Webinar: Can new payment models support the provision of value-based healthcare?
The fifth webinar in the PCHSS 2020-2021 webinar series was on whether new payment models support the provision of value-based healthcare.
With the rising costs of healthcare, health systems are looking for ways to incentivise high-quality care while keeping costs down. So, does paying healthcare providers for their performance improve value for money and hold providers accountable? Although high quality evidence remains scarce, the key messages remain consistent over time. Different payment methods, in the right context, can influence clinical behaviour in desired directions but require careful design.
In this webinar, Professor Tony Scott summarised new evidence from two recently published systematic reviews on the impact of different payment methods for healthcare providers. These reviews found that pay for performance blended with existing payment methods may increase some preventative care measures, whilst higher fee for service payments increase the quantity of care, but not necessarily the quality of care.
Following Professor Scott’s presentation there was a panel discussion featuring Dr Michael Wright (RACGP) and Mr James Downie (IHPA). The session was moderated by Associate Professor Yvonne Zurynski (PCHSS).
Professor Tony Scott
Anthony Scott is the Health and Healthcare Program Coordinator at the Melbourne Institute. He is a Fellow of the Academy of the Social Sciences in Australia, immediate past President of the Australian Health Economics Society, and a Board Director of the International Health Economics Association. He established the Medicine in Australia: Balancing Employment and Life (MABEL) panel survey of 10,000 doctors and is a Research Lead Investigator in the NHMRC Partnership Centre for Health System Sustainability.
Dr Michael Wright
Dr Michael Wright is a GP and health economist. Dr Wright currently works as a portfolio GP, combining clinical practice with strategic appointments and academic research analysing the effects of current health policy on the quality and performance of primary care. Dr Wright is currently board chair of Central and Eastern Sydney Primary Health Network, and also chairs RACGP’s Reference Expert Committee on Funding and Health System Reform. Dr Wright previously worked in London as a clinician, a Leadership Consultant with The King’s Fund, and was a researcher at the London School of Hygiene and Tropical Medicine. Dr Wright completed his PhD at the Centre for Health Economics Research and Evaluation (CHERE) at the University of Technology Sydney (UTS) in 2019. His PhD investigated the impact of continuity of general practice care on health outcomes, and his research interests including health funding and health policy research into quality, efficiency, and sustainability of health services.
Mr James Downie
James Downie is the Chief Executive Officer at the Independent Hospital Pricing Authority. Prior to his current role James was the Executive Director, Activity Based Funding, leading the teams responsible for delivering the classification, costing and pricing functions of IHPA as well as the data acquisition activities. He previously held roles with the Victorian Department of Health, the Royal Children’s Hospital Melbourne and various technical and operational roles in the resources industry.

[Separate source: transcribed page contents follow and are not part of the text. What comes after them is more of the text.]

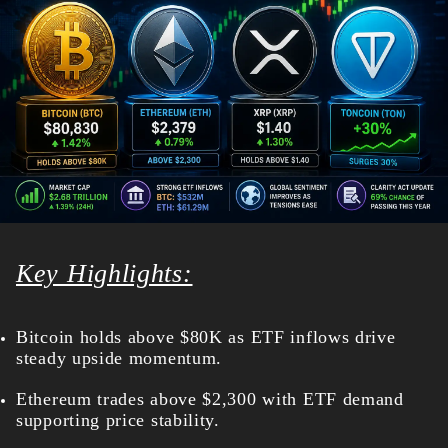
Key Highlights:
Bitcoin holds above $80K as ETF inflows drive
steady upside momentum.
Ethereum trades above $2,300 with ETF demand
supporting price stability.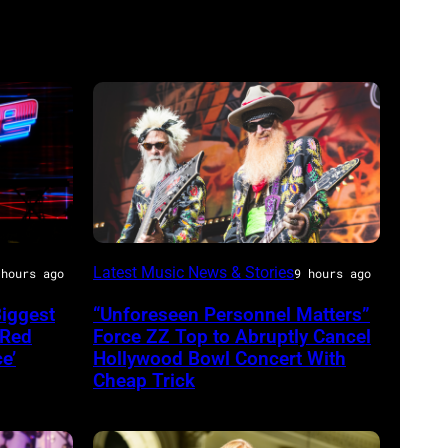
MADRID,
Latest Music News & Stories
 hours ago
9 hours ago
SPAIN
Biggest
“Unforeseen Personnel Matters”
–
 Red
Force ZZ Top to Abruptly Cancel
JULY
e’
Hollywood Bowl Concert With
Cheap Trick
20:
Elwood
Francis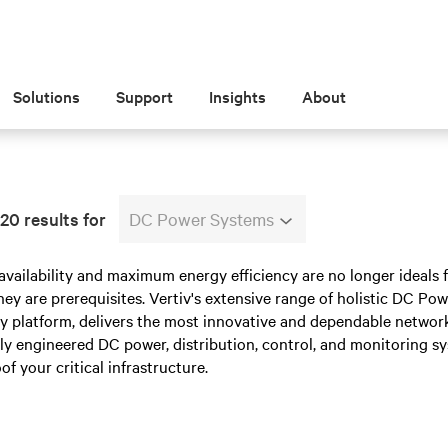
Solutions
Support
Insights
About
20 results for
DC Power Systems
availability and maximum energy efficiency are no longer ideal
ey are prerequisites. Vertiv's extensive range of holistic DC P
y platform, delivers the most innovative and dependable network
tly engineered DC power, distribution, control, and monitoring sy
of your critical infrastructure.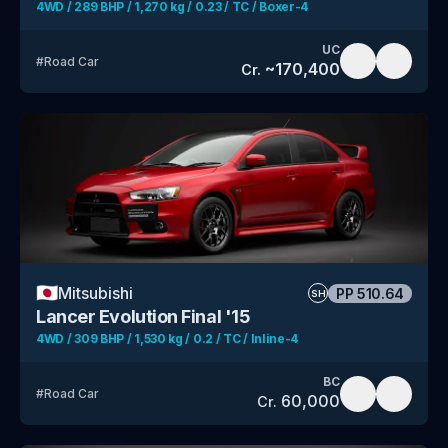
4WD / 289 BHP / 1,270 kg / 0.23 / TC / Boxer-4
UC
#
Road Car
~
170,400
Cr.
🇯🇵
Mitsubishi
PP
510.64
SH
Lancer Evolution Final '15
4WD / 309 BHP / 1,530 kg / 0.2 / TC / Inline-4
BC
#
Road Car
60,000
Cr.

During the session, the speakers received several questions from attendees and they provided the following responses:
The obvious challenge in Australia is the fragmented payer scene based on provider role. Do we need to move to single payer?
Mr Downie: There are a lot of examples around the country where people are able to provide good, high quality coordinated care despite the funding models and we have to be careful that we don’t treat funding models as the be all and end all. The funding model won’t drive value-based care but will support it. IHPA focuses on removing barriers and ensuring that funding models don’t impact care.

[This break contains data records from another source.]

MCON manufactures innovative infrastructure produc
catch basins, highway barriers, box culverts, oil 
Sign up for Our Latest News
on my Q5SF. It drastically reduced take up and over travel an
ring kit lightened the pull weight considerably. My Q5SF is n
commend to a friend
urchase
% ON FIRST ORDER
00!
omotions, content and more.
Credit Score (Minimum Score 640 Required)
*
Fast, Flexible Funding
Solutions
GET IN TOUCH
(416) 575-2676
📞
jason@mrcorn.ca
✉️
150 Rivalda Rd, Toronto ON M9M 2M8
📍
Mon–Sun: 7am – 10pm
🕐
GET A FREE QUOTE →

Professor Scott: A few years ago there were white papers produced looking at reform of the federation, which was the closest that we have come in Australia to shifting models.
Dr Wright: It is difficult. The new national health reform agreement suggests that there is going to be jurisdictional cooperation in integrating the system. There are areas such as collaborative commissioning, which is where primary health networks are partnering with local health districts to identify a priority with shared funding and shared priorities.

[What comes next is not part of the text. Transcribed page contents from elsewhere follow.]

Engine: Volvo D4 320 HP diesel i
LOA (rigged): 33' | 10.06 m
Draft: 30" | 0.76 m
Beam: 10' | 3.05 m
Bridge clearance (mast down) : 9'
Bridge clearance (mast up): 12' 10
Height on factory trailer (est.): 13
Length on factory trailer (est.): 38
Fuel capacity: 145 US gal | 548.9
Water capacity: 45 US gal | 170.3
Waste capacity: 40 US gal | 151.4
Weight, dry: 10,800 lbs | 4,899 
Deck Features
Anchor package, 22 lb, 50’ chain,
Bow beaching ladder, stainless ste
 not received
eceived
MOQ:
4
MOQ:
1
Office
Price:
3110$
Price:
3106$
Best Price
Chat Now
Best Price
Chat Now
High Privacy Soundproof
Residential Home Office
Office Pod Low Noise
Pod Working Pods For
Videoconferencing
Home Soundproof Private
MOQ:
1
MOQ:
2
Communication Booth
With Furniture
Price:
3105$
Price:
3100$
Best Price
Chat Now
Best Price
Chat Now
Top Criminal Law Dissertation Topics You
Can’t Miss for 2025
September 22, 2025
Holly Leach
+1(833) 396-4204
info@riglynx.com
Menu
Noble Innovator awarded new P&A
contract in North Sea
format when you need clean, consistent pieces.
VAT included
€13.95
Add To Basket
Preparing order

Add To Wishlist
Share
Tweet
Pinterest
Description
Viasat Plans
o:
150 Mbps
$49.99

Specialist MND multidisciplinary clinics have proven to be improve health outcomes and extend life, but how do you fund all HCPs privately in these clinics if health sector not engaging with this integrated care model – silo funding models Medicare, NDIS, Medicare chronic and complex care plans, private health funds are difficult to process separately for each participant?
Mr Downie: It is a good example of where some funding reform- something from the hospital side- can really make a difference. Being more agnostic about provider and move to a capitation type model does allow potentially hospitals to purchase services from GPs and other private practice. Compared to hospital admissions GP services are very economic; you can buy a lot of GP services for the price of a single admission. We think that capitation and bundled models that give providers more flexibility about where/who they purchase services from will start to remove some of those barriers. The view that everything has to be fee for service or through hospital funding is becoming outdated.
It would be interesting to compare generational difference. Do doctors who received free medical education act differently to those who graduate with a large financial burden?
Dr Wright: There are some generational differences. Medical students know that GPs are the lowest remunerated doctors on average within the health system, and the disparity between GPs and other specialists is growing is having an impact on the workforce. About 10 years ago there were ~100 more specialists than GPs, now that number is in the thousands. We have more and more specialists and less GPs at a time when we have more chronic disease and multi morbidity that should be managed in general practice.